● **DATA**:
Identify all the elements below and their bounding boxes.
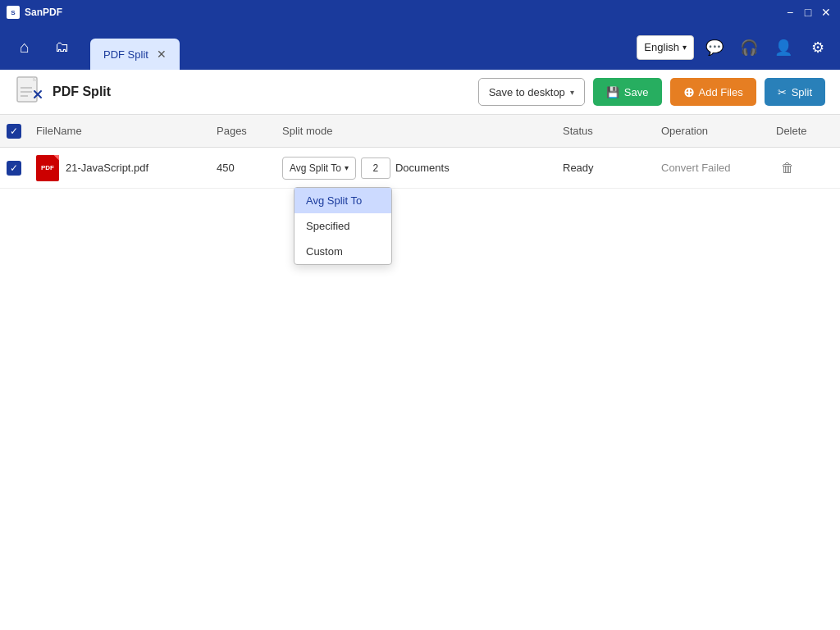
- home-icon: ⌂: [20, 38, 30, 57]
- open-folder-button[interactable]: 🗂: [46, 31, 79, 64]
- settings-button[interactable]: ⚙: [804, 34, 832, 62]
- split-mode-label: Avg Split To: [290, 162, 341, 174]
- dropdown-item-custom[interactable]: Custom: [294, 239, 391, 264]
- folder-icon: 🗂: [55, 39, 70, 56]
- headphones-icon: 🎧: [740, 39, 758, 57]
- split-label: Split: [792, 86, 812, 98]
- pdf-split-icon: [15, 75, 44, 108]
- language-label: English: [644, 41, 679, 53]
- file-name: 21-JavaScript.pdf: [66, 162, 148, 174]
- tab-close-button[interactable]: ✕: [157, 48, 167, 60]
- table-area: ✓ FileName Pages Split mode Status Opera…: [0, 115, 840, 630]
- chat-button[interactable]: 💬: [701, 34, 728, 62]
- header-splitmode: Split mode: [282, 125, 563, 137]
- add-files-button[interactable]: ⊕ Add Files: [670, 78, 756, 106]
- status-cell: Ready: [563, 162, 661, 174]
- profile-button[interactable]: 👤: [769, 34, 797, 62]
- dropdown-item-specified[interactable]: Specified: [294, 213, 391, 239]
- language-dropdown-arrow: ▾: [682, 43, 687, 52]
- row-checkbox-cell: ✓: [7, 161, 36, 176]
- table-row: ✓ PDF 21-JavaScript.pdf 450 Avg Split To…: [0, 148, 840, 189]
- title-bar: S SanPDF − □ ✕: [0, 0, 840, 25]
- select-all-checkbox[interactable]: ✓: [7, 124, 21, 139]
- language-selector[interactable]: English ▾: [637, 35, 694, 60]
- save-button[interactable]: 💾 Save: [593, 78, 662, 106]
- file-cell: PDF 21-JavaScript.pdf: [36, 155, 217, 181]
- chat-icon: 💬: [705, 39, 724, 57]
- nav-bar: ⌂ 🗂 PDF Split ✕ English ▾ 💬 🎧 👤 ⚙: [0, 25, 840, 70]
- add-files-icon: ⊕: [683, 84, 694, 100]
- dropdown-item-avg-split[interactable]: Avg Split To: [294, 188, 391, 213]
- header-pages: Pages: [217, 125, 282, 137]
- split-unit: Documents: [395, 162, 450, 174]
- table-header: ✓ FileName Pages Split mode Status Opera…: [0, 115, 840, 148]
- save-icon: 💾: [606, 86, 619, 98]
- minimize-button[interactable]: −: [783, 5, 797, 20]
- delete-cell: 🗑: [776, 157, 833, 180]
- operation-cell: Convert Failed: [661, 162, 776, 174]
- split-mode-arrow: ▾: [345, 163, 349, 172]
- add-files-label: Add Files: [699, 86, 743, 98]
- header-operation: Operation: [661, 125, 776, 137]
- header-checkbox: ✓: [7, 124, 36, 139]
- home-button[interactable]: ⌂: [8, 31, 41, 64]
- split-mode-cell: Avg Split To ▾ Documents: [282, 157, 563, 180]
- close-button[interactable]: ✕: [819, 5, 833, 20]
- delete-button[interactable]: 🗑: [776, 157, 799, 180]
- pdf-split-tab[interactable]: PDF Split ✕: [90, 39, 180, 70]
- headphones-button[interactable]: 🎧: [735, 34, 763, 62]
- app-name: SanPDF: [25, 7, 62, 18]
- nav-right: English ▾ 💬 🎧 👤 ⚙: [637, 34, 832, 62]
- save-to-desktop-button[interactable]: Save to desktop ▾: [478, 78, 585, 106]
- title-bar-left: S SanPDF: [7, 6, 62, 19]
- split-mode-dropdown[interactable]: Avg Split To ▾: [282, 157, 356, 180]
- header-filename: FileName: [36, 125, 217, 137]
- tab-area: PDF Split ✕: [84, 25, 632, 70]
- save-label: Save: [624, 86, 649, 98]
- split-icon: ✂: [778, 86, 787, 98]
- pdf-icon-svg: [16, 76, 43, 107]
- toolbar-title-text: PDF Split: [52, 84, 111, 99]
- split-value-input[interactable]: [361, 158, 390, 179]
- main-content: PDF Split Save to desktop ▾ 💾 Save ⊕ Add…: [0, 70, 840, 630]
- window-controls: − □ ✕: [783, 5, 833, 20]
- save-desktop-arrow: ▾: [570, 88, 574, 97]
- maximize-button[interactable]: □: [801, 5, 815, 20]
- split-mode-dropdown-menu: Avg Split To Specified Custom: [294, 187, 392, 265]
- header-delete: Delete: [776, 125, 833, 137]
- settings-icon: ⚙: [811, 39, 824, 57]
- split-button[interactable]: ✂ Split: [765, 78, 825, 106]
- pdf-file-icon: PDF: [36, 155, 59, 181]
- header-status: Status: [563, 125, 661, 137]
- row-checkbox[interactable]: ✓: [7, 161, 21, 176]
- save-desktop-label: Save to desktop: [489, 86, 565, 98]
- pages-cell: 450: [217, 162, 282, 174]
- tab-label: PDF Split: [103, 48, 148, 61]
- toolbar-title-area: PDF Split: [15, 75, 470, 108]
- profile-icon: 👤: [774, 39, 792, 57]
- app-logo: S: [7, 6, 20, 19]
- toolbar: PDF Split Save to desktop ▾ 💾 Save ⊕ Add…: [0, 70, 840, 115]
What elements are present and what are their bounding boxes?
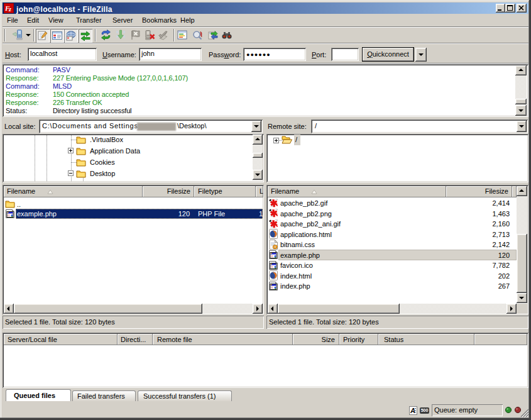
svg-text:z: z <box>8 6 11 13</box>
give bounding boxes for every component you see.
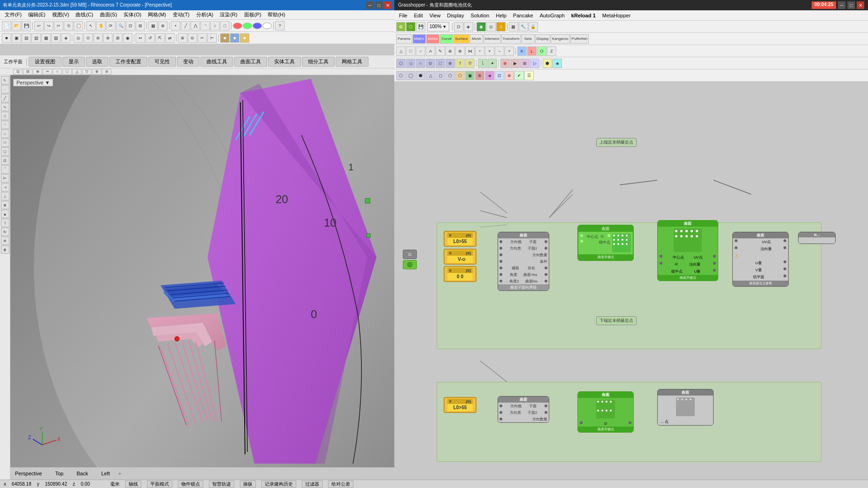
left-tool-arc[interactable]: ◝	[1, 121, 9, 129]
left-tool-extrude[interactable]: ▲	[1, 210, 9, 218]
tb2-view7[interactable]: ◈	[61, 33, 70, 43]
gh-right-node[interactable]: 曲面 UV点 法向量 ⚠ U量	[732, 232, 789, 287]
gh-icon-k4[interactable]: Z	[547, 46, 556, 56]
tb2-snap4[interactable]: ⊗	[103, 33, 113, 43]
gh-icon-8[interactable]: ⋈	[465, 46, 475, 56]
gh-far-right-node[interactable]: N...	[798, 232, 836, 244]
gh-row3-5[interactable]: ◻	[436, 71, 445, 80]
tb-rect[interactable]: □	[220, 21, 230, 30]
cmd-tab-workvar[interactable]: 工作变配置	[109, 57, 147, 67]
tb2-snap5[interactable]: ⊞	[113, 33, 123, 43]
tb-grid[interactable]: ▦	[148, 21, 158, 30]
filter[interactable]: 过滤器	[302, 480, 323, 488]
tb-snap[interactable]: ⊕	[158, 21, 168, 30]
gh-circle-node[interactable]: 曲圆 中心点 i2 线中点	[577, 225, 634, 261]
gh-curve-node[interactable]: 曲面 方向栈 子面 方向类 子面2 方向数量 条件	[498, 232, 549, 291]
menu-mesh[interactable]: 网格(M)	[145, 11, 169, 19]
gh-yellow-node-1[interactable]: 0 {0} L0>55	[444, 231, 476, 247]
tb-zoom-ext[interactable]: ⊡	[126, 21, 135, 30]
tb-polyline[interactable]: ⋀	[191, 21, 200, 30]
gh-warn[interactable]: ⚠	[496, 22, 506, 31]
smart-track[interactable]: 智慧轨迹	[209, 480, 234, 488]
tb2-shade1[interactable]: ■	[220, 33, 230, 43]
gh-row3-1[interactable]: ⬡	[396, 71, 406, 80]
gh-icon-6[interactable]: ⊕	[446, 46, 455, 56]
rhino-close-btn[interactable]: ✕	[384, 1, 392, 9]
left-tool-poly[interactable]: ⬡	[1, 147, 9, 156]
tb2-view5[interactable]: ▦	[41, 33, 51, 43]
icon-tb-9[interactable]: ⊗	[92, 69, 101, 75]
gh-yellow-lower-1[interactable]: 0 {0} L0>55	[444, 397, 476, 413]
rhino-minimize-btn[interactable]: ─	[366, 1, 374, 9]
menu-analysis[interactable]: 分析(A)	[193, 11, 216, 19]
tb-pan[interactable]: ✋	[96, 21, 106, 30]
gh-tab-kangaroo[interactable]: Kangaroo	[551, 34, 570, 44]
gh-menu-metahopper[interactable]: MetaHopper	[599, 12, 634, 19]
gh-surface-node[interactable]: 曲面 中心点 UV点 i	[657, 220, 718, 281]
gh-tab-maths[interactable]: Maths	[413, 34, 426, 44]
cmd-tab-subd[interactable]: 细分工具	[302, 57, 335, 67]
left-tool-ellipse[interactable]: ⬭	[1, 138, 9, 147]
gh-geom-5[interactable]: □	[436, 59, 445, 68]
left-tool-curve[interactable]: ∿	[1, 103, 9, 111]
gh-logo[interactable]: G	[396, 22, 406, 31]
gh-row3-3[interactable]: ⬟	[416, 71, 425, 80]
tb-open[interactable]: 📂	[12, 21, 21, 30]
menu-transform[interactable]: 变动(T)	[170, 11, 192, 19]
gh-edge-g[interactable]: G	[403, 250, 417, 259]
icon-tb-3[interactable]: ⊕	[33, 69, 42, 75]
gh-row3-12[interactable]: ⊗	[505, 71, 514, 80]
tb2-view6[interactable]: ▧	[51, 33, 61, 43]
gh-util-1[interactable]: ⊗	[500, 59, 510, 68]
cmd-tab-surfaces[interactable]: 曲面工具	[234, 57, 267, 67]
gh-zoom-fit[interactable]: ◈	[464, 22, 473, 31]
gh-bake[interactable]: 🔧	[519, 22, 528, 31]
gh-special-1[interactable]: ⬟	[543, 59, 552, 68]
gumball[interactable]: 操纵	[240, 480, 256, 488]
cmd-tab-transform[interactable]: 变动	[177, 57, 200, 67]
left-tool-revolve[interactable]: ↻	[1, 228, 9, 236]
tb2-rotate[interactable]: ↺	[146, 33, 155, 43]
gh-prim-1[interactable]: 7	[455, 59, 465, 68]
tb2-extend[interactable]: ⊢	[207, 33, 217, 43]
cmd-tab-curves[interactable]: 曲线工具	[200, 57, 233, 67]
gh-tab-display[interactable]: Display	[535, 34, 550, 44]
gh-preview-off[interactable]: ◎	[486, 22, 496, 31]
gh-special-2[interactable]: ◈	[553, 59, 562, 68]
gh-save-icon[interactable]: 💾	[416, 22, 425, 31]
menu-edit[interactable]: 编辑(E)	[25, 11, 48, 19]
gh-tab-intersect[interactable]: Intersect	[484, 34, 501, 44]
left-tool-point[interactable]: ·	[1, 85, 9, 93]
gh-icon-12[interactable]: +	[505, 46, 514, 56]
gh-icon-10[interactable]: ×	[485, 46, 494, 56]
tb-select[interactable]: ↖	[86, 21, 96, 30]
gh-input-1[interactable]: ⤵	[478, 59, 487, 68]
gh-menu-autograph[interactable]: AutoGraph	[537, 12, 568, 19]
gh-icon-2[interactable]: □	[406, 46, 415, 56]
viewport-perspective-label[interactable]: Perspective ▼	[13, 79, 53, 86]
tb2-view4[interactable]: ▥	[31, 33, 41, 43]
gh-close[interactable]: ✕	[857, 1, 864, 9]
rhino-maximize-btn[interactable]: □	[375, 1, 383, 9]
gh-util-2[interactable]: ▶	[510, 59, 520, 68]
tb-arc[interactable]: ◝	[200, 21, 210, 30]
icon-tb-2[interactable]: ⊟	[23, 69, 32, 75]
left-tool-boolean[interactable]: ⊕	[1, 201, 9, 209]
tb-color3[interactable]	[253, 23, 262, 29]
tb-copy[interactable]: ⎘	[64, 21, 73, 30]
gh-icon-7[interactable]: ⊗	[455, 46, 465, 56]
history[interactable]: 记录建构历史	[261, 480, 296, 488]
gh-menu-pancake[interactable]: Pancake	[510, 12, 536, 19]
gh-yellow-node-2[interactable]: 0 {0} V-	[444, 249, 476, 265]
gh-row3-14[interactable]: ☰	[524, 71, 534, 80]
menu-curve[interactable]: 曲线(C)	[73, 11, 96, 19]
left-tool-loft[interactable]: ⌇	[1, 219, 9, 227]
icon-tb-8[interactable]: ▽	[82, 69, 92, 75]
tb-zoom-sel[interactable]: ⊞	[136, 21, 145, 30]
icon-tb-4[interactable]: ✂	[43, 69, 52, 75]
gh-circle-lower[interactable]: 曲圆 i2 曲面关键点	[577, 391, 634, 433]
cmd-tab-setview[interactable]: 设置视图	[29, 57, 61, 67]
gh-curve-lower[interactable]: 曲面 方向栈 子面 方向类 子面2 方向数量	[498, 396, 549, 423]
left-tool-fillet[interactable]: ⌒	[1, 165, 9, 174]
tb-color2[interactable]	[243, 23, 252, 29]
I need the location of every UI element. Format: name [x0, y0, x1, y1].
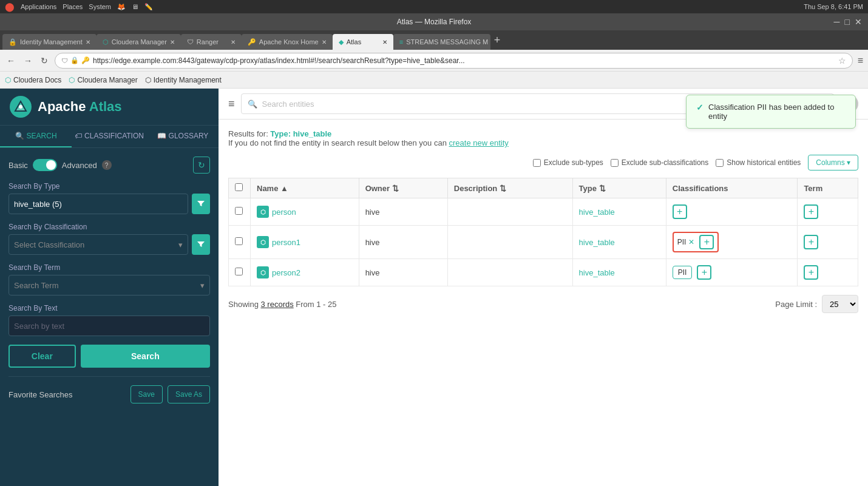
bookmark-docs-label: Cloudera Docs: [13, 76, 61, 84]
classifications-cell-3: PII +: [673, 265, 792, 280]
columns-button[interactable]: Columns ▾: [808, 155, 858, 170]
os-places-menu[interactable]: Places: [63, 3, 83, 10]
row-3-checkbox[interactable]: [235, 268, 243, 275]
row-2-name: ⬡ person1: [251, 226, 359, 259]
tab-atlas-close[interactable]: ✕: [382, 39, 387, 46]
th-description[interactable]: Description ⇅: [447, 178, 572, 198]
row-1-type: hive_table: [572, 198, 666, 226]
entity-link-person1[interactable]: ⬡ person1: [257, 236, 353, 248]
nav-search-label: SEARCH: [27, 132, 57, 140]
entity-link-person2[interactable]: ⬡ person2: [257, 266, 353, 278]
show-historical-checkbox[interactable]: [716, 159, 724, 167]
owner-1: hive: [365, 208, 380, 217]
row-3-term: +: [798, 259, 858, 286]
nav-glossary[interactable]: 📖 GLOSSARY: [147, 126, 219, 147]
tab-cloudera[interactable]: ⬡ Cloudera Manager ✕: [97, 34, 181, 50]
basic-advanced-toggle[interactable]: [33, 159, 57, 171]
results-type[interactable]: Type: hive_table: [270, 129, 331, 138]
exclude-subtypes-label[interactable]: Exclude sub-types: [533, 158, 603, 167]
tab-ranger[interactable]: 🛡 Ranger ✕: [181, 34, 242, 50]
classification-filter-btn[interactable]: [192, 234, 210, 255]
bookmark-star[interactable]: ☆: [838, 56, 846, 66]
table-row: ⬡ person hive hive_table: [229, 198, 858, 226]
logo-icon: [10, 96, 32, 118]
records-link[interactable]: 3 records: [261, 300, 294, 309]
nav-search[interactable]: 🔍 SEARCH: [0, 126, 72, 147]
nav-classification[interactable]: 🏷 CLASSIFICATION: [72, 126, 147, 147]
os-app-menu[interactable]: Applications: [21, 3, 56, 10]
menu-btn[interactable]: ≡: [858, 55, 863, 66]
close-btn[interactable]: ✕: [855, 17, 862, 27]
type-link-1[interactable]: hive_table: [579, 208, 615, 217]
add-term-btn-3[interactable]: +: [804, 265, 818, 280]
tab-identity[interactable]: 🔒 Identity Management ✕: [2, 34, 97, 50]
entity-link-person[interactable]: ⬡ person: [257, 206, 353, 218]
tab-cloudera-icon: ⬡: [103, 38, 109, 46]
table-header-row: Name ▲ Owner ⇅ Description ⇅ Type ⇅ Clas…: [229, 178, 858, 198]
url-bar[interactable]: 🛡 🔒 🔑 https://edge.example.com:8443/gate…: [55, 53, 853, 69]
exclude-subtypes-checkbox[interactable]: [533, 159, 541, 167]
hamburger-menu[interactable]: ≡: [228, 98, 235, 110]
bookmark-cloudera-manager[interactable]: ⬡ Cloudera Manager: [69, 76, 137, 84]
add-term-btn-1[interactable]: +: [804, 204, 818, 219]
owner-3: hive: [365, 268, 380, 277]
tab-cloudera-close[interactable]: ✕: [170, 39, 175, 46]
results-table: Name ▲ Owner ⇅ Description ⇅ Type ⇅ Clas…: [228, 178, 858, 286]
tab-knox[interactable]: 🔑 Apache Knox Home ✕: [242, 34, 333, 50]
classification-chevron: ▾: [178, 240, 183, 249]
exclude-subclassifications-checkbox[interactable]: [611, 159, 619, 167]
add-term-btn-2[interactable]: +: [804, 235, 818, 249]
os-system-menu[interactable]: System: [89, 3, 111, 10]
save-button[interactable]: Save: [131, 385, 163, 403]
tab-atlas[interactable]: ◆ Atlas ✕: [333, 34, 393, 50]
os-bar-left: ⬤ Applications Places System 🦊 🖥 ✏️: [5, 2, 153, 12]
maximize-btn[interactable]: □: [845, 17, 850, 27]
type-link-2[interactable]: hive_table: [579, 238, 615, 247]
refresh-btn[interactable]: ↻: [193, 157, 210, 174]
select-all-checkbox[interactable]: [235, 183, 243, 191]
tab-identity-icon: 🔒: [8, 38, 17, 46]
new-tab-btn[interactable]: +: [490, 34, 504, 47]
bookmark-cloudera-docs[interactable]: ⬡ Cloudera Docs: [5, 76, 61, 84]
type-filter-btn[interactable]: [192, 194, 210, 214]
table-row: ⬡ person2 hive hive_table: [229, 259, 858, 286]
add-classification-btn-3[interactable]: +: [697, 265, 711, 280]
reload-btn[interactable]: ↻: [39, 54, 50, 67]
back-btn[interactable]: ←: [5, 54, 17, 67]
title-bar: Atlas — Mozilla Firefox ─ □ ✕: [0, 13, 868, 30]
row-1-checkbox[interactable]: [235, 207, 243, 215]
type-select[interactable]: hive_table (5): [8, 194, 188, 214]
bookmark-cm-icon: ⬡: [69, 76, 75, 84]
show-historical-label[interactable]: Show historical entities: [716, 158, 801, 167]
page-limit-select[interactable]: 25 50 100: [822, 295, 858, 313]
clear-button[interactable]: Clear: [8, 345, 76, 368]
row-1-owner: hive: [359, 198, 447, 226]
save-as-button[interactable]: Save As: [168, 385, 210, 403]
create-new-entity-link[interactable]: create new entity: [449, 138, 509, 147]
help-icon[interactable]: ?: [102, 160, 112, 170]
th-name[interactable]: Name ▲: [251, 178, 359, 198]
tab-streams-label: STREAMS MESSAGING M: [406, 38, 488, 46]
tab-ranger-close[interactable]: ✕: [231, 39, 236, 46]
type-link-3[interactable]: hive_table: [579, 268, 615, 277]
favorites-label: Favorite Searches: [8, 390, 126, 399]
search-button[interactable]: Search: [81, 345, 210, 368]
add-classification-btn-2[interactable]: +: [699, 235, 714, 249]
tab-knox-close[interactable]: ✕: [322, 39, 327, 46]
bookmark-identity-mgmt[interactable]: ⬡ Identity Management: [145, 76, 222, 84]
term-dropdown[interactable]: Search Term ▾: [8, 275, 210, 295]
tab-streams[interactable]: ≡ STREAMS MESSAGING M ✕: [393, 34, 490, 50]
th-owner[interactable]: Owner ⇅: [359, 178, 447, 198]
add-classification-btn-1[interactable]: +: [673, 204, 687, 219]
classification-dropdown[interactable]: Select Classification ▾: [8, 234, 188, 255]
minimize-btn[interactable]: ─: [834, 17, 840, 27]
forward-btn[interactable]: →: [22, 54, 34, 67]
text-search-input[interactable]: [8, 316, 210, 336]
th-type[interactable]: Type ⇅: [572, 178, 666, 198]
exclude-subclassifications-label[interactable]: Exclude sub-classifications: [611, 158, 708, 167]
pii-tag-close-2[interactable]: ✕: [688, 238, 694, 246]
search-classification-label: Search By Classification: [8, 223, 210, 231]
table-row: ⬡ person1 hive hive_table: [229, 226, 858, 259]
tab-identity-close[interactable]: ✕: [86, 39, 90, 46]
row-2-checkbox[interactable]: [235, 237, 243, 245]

● **TASK DIRECTIONS**: Among the records, find each line where the word "knox" occurs, and copy it.

● **WRITTEN RESPONSE**:
tab-knox[interactable]: 🔑 Apache Knox Home ✕: [242, 34, 333, 50]
tab-knox-close[interactable]: ✕: [322, 39, 327, 46]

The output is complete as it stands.